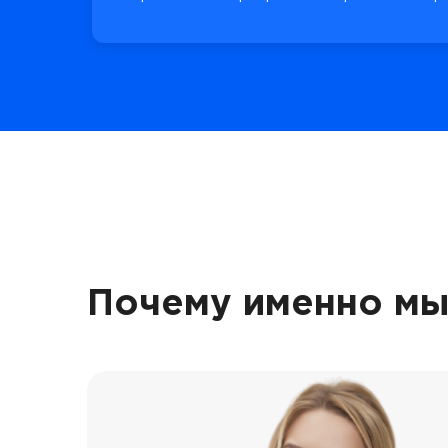
Почему именно мы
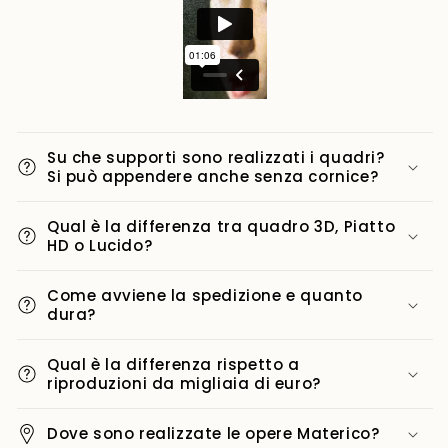
Su che supporti sono realizzati i quadri?
Si può appendere anche senza cornice?
Qual è la differenza tra quadro 3D, Piatto
HD o Lucido?
Come avviene la spedizione e quanto
dura?
Qual è la differenza rispetto a
riproduzioni da migliaia di euro?
Dove sono realizzate le opere Materico?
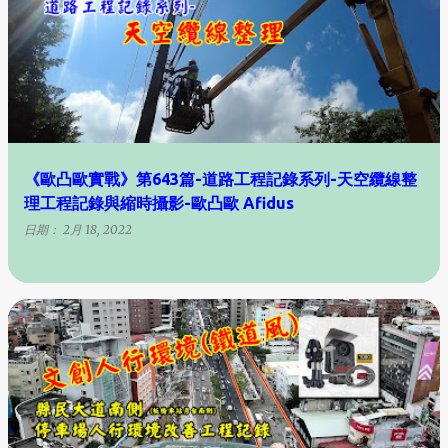
《歐凸歐實戰》第643篇-道路工程記錄系列-天空纜線整
理工程記錄與縮時攝影-歐凸歐 Afidus
日期：
2月 18, 2022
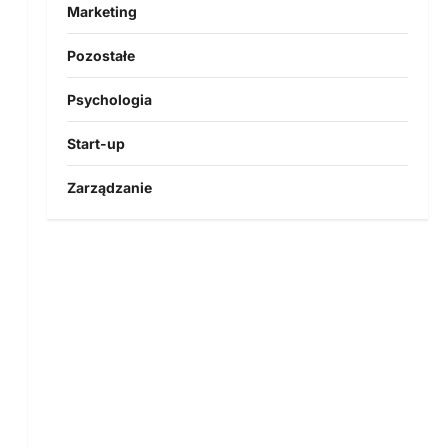
Marketing
Pozostałe
Psychologia
Start-up
Zarządzanie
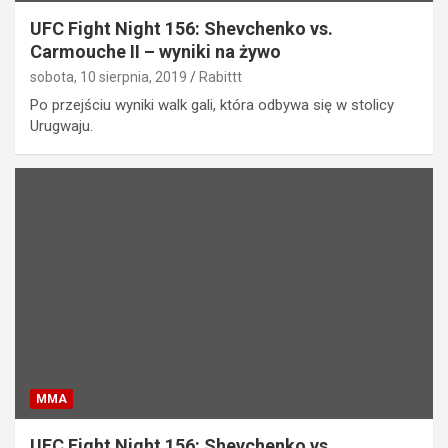
UFC Fight Night 156: Shevchenko vs.
Carmouche II – wyniki na żywo
sobota, 10 sierpnia, 2019
Rabittt
Po przejściu wyniki walk gali, która odbywa się w stolicy
Urugwaju.
MMA
UFC Fight Night 156: Shevchenko vs.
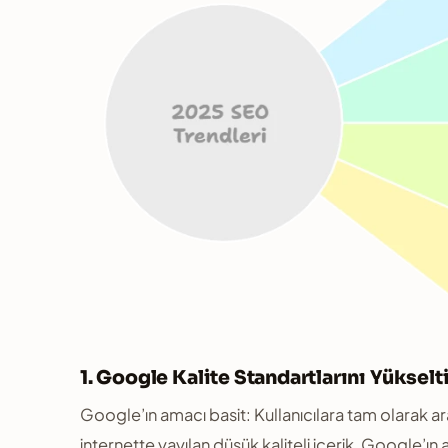
1. Google Kalite Standartlarını Yükselt
Google’ın amacı basit: Kullanıcılara tam olarak arad
internette yayılan düşük kaliteli içerik, Google’ın a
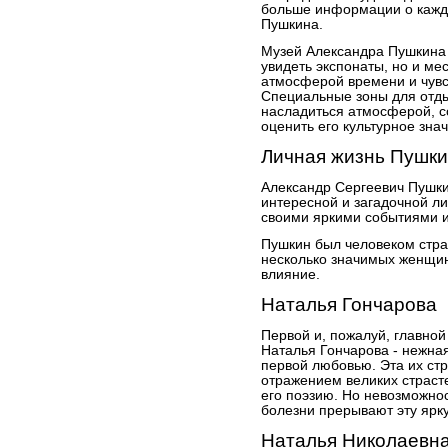
больше информации о каждо
Пушкина.
Музей Александра Пушкина -
увидеть экспонаты, но и ме
атмосферой времени и чувст
Специальные зоны для отды
насладиться атмосферой, со
оценить его культурное зна
Личная жизнь Пушк
Александр Сергеевич Пушки
интересной и загадочной ли
своими яркими событиями 
Пушкин был человеком стра
несколько значимых женщин
влияние.
Наталья Гончарова
Первой и, пожалуй, главно
Наталья Гончарова - нежная
первой любовью. Эта их ст
отражением великих страст
его поэзию. Но невозможнос
болезни прерывают эту ярк
Наталья Николаевна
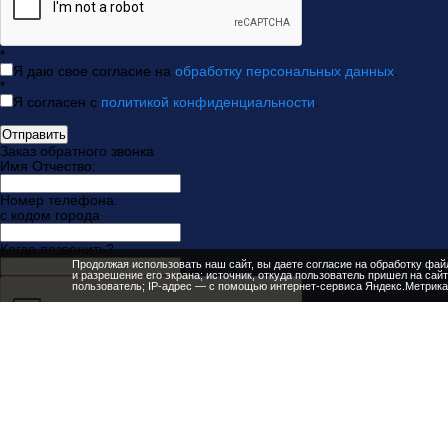
*
Я даю свое согласие на
обработку персональных данных
.
*
Я согласен с
политикой конфиденциальности
.
Отправить
Заказ обратного звонка
Имя Отчество:
Номер телефона:
с кодом города
Когда позвонить?
Продолжая использовать наш сайт, вы даете согласие на обработку файл
и разрешение его экрана; источник, откуда пользователь пришел на сайт
пользователь; IP-адрес — с помощью интернет-сервиса Яндекс.Метрика 
*
Я даю свое согласие на
обработку персональных данных
.
*
Я согласен с
политикой конфиденциальности
.
Отправить заявку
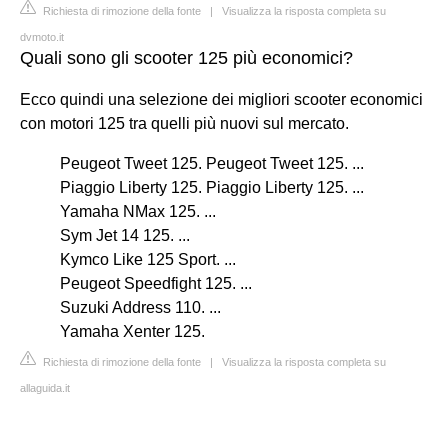
Richiesta di rimozione della fonte
|
Visualizza la risposta completa su
dvmoto.it
Quali sono gli scooter 125 più economici?
Ecco quindi una selezione dei migliori scooter economici
con motori 125 tra quelli più nuovi sul mercato.
Peugeot Tweet 125. Peugeot Tweet 125. ...
Piaggio Liberty 125. Piaggio Liberty 125. ...
Yamaha NMax 125. ...
Sym Jet 14 125. ...
Kymco Like 125 Sport. ...
Peugeot Speedfight 125. ...
Suzuki Address 110. ...
Yamaha Xenter 125.
Richiesta di rimozione della fonte
|
Visualizza la risposta completa su
allaguida.it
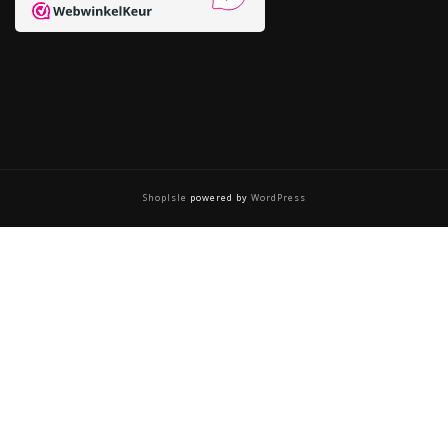
ShopIsle
powered by
WordPress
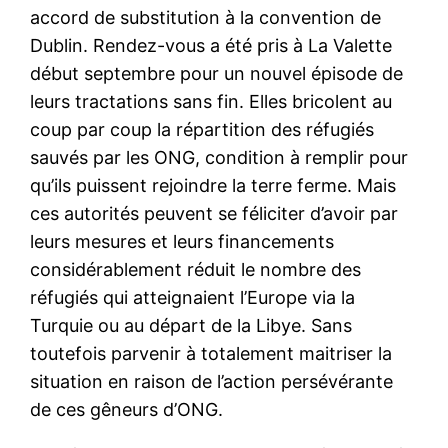
accord de substitution à la convention de
Dublin. Rendez-vous a été pris à La Valette
début septembre pour un nouvel épisode de
leurs tractations sans fin. Elles bricolent au
coup par coup la répartition des réfugiés
sauvés par les ONG, condition à remplir pour
qu’ils puissent rejoindre la terre ferme. Mais
ces autorités peuvent se féliciter d’avoir par
leurs mesures et leurs financements
considérablement réduit le nombre des
réfugiés qui atteignaient l’Europe via la
Turquie ou au départ de la Libye. Sans
toutefois parvenir à totalement maitriser la
situation en raison de l’action persévérante
de ces gêneurs d’ONG.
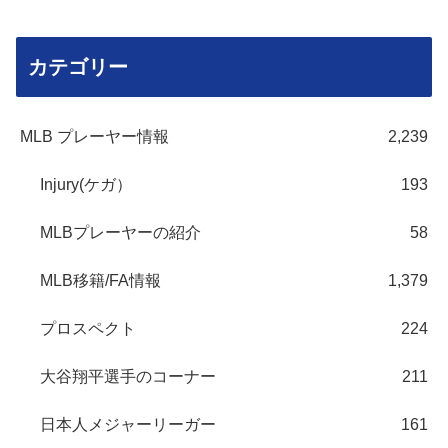
カテゴリー
MLB プレーヤー情報
2,239
Injury(ケガ）
193
MLBプレーヤーの紹介
58
MLB移籍/FA情報
1,379
プロスペクト
224
大谷翔平選手のコーナー
211
日本人メジャーリーガー
161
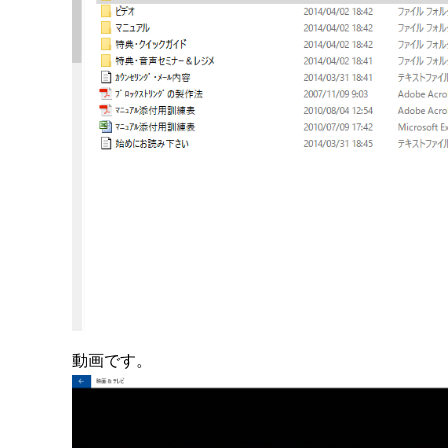
動画です。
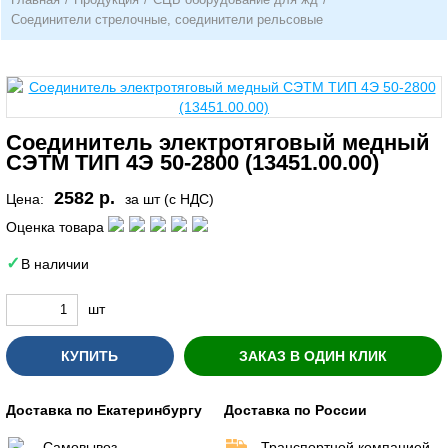
Соединители стрелочные, соединители рельсовые
Соединитель электротяговый медный
СЭТМ ТИП 4Э 50-2800 (13451.00.00)
2582 р.
Цена:
за шт (с НДС)
Оценка товара
В наличии
шт
КУПИТЬ
ЗАКАЗ В ОДИН КЛИК
Доставка по Екатеринбургу
Доставка по России
Самовывоз
Транспортной компанией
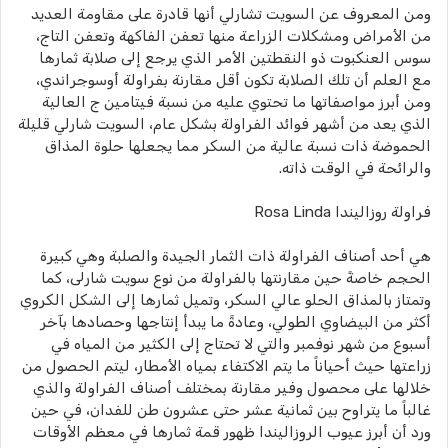
ومن المعروف عن السويت تشارلي أنها قادرة على مقاومة العديد
من الأمراض ومشكلات الزراعة منها تعفن الفاكهة وتعفن التاج،
سوس العنكبوت ذو النقطتين الأمر الذي يرجع إلى صلابة ثمارها
مع العلم أن تلك الصلابة تكون أقل مقارنة بفراولة أوسوجراندي،
ومن أبرز مواصفاتها ما تحتوي عليه من نسبة فيتامين ج العالية
الذي يعد من أشهر فوائد الفراولة بشكل عام، السويت شارلي قليلة
الحموضة ذات نسبة عالية من السكر مما يجعلها حلوة المذاق
والرائحة في الوقت ذاته.
فراولة روزاليندا Rosa Linda
هي أحد أصناف الفراولة ذات الثمار الجيدة والصلبة وهي كبيرة
الحجم خاصةً حين مقارنتها بالفراولة من نوع سويت شارلى، كما
وتمتاز بالمذاق الحلو عالي السكر، وتميل ثمارها إلى الشكل الكروي
أكثر من البيضاوي الطولي، وعادةً ما يبدأ إنتاجها وحصادها بآخر
أسبوع من شهر نوفمبر والتي لا تحتاج إلى الكثير من المياه في
زراعتها حيث أحياناً ما يتم الاكتفاء بمياه الأمطار، ليتم الحصول من
خلالها على محصول وفير مقارنة بمختلف أصناف الفراولة والذي
غالباً ما يتراوح بين ثمانية عشر حتى عشرون طن للفدان، في حين
ورد أن أبرز عيوب الروزاليندا ظهور قمة ثمارها في معظم الأوقات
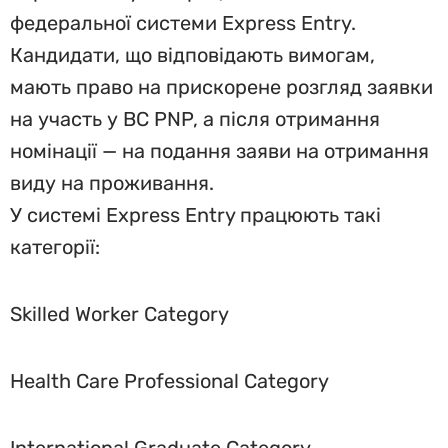
федеральної системи Express Entry.
Кандидати, що відповідають вимогам,
мають право на прискорене розгляд заявки
на участь у BC PNP, а після отримання
номінації — на подання заяви на отримання
виду на проживання.
У системі Express Entry працюють такі
категорії:
Skilled Worker Category
Health Care Professional Category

[Problem to work on]
The answer must be every line from the records above that contains the word "пользователь", copied out.

[Task output]
и разрешение его экрана; источник, откуда пользователь пришел на сайт
пользователь; IP-адрес — с помощью интернет-сервиса Яндекс.Метрика 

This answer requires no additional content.